--- Material shown ---
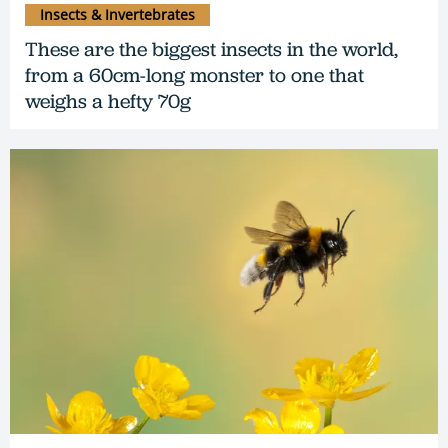
Insects & Invertebrates
These are the biggest insects in the world,
from a 60cm-long monster to one that
weighs a hefty 70g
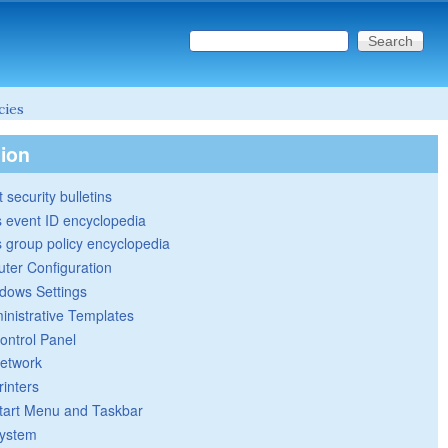
Search this site
Search form
cies
tion
 security bulletins
 event ID encyclopedia
group policy encyclopedia
ter Configuration
dows Settings
inistrative Templates
ontrol Panel
etwork
rinters
tart Menu and Taskbar
ystem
---
## Task brief
Retype exactly. Start at the line with "event ID encyclopedia" and stop at the last line of the data.

## Task solution
 event ID encyclopedia
group policy encyclopedia
ter Configuration
dows Settings
inistrative Templates
ontrol Panel
etwork
rinters
tart Menu and Taskbar
ystem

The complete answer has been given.